Speech Signal Improvement Challenge - ICASSP2024
Task Describtion
This project was part of the Speech Signal Improvement Challenge 2024, where we participated in the Real-time track. The main objective was to improve speech signal quality in real-time, targeting environments with diverse noise sources and challenging acoustics.
Background
The challenge evaluated speech enhancement systems in both real-time and non-real-time tracks. The real-time track, in particular, focused on improving speech quality for communication systems in noisy environments, considering metrics like Word Accuracy (WAcc) and ITU-T P.835 subjective evaluations.
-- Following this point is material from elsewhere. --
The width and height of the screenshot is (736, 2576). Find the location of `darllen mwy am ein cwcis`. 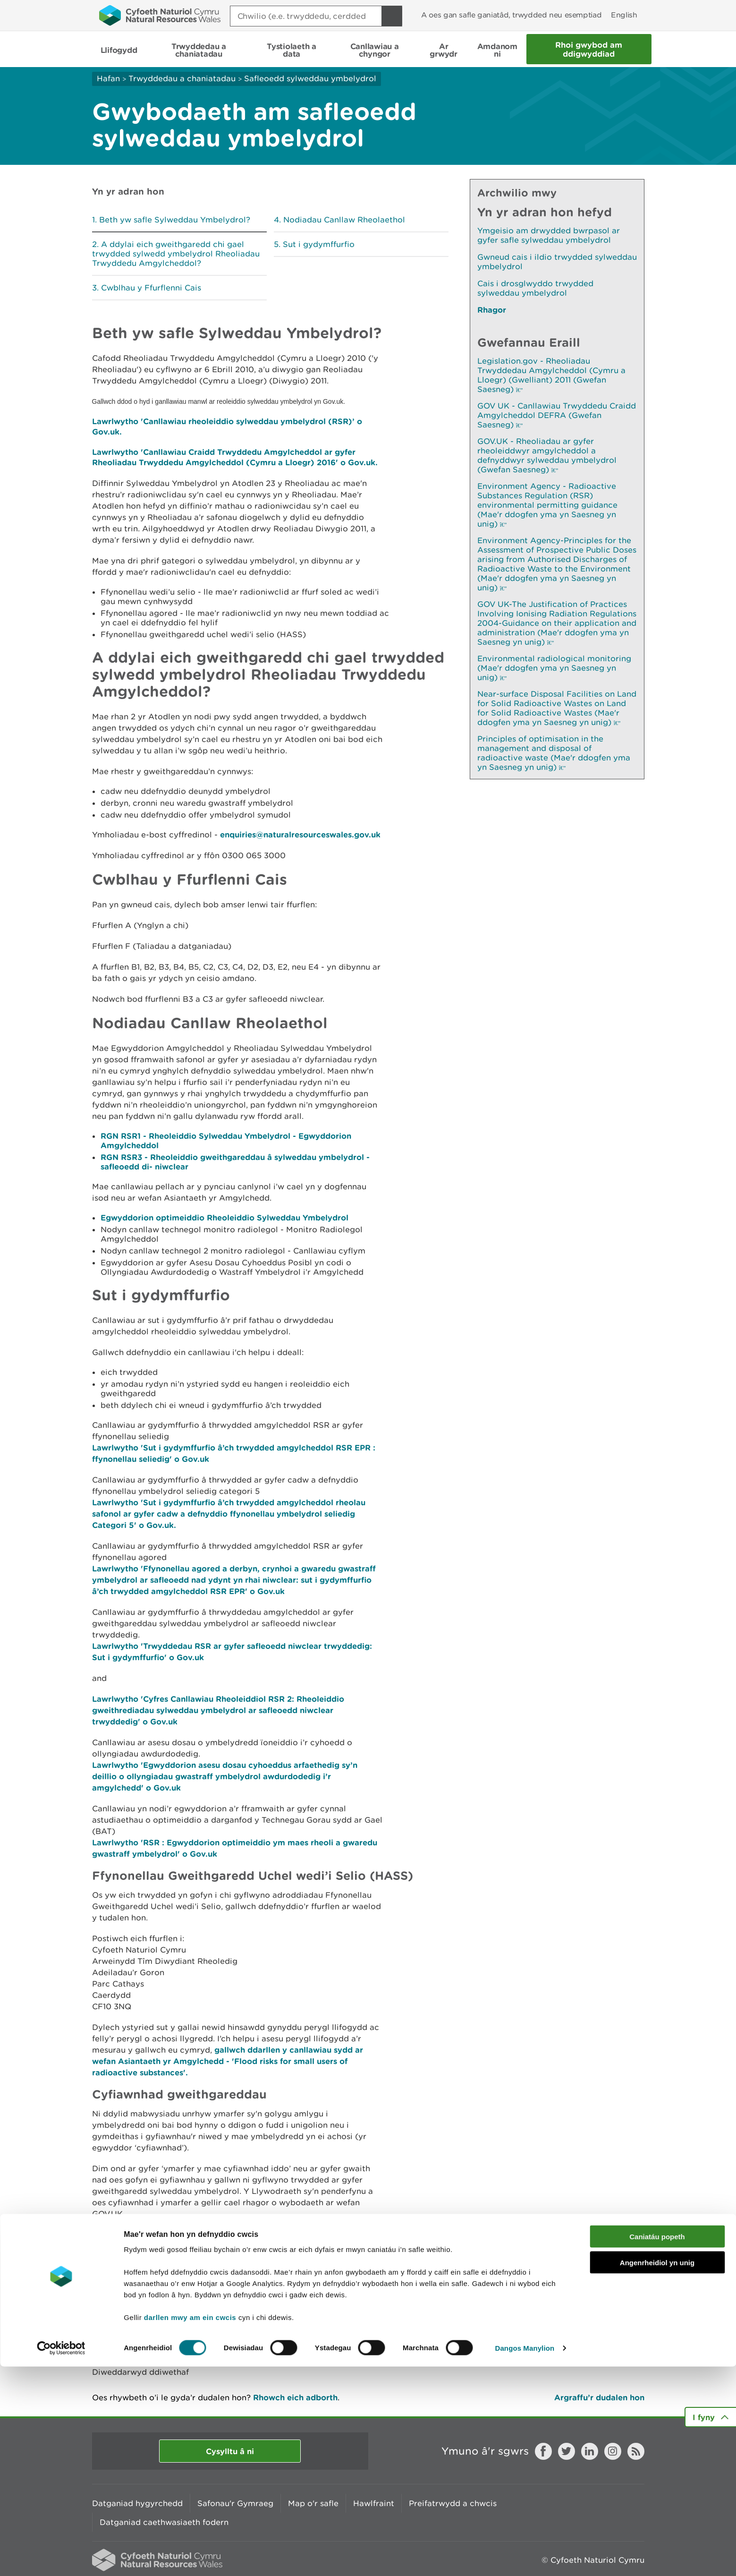 darllen mwy am ein cwcis is located at coordinates (190, 2527).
We developed an advanced deep learning model that successfully enhanced speech signals in real-time, addressing issues like low signal-to-noise ratio (SNR), reverberation, and interference from multiple speakers.
Proposed Solution
- Frequency Rolling (FR) : This process effectively rolled the frequency axis into the channel axis, allowing grouped convolutions to handle the frequencies separately with a reduced computational footprint.
- Frequency-wise Self-Attention with Time-wise LSTM for Causality
Outcome
We ranked 5th out of 13 teams in the Real-time Track.
My Contributions
- I applied Frequency Rolling (FR) because I found it effective in reducing computational complexity without significantly degrading performance. This approach has been successfully used in previous research on music separation, where rolling the frequency axis into the channel axis improved efficiency while preserving the model’s capacity to handle frequency domain information.